その原因の一端を自分が担っているので、あくまで呟くだけだが。
『いやなに、大したことではない。断食をしようかと思っているのだ』
『……は? なんて?』
『断食だ、断食。それくらい知っていよう』
『知ってるけどさ。何でまたいきなり断食なんだ?』
『色々と理由はあるのだが。とりあえずシロウ、御前のその馬鹿みたいな仕事量を減らすためだ』
『……何のことかな?』
『とぼけるな。我を欺けると思ったか』
『ばれてたのか。言い訳は結構完璧だと思ったんだけどな』
『完璧すぎたな。全く、我に賭け事をさせれば金の問題などすぐさま解決してやるというに……』
『それは絶対駄目だ。下手したらこの国征服しかねないからな』
『言うが、我も加減くらい知っているぞ。と、話が逸れてしまったな』
咳払いをするギルガメッシュ。そういえばつい先日、シロウに賭け事禁止と令呪を使われた、と愚痴を言っていたのを思い出す。

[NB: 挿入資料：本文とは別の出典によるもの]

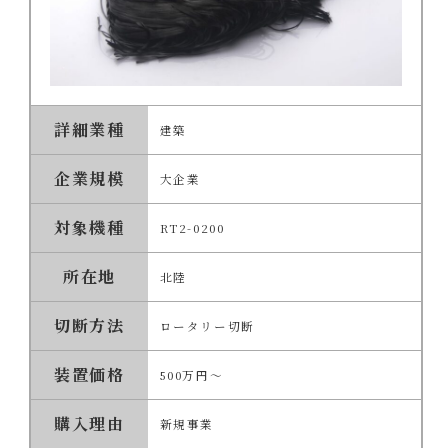
詳細業種
建築
企業規模
大企業
対象機種
RT2-0200
所在地
北陸
切断方法
ロータリー切断
装置価格
500万円～
購入理由
新規事業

『ともかく、断食だ。あらかた了解はとってある。イリヤとフジムラは外してあるがな』
『あれ、セイバーも参加するのか?』
自分の名前がシロウの口から出てきたことに、ビクンと反応する。
『当然であろう。むしろ、あいつを参加させなければ意味がない』
『それはそうかもしれないけどさ。でも……』
士郎が言葉を切った。一体何を言うつもりなのか。
セイバーは大きく深呼吸して、次の言葉を待った。
そして、士郎は言った。
『セイバーには無理じゃないか?』
……は?
『だって、セイバーだぞ? お前も知ってるあのセイバーだ。それが断食だなんて、そんな』
一体、シロウは何を言っているのですか?
『断食なんてしたら倒れるって、絶対。長続きもしないだろうし』
なんと言うか、その。
『ふむ……それは確かにいえるかも知れんな』
凄く、侮辱されている気がするんですが……!
とどめとばかりに士郎は言った。
『セイバーに断食は無理だ。そんな無茶をさせると、彼女がかわいそうだろ』
可哀想とまで言いますかこの朴念仁は…!
我慢できず、セイバーは扉を蹴破った。仁王立ちし、目を見開く二人を悠然と見下ろす。
二人を交互に睨みつけて、びしっと指を突きつけた。
「いいでしょう! この断食、受けて立ちます! 必ず今の発言を撤回させて見せますよ、シロウ!」
「…はぁ」
セイバーは声高々に宣言した。
次の日に入念な計画が練られた。そのさらに翌日から本当に断食が始まるのだが、当然何事もなくいくわけがなかった、と言うのはまた別のお話。
「ところでセイバー」
「何ですか」
「ひょっとして、俺が帰ってくるまでずっと隠れて待ってたのか?」
「……あ」
後先考えず行動してしまったセイバーが恥ずかしい思いをしたというのもまた別のお話。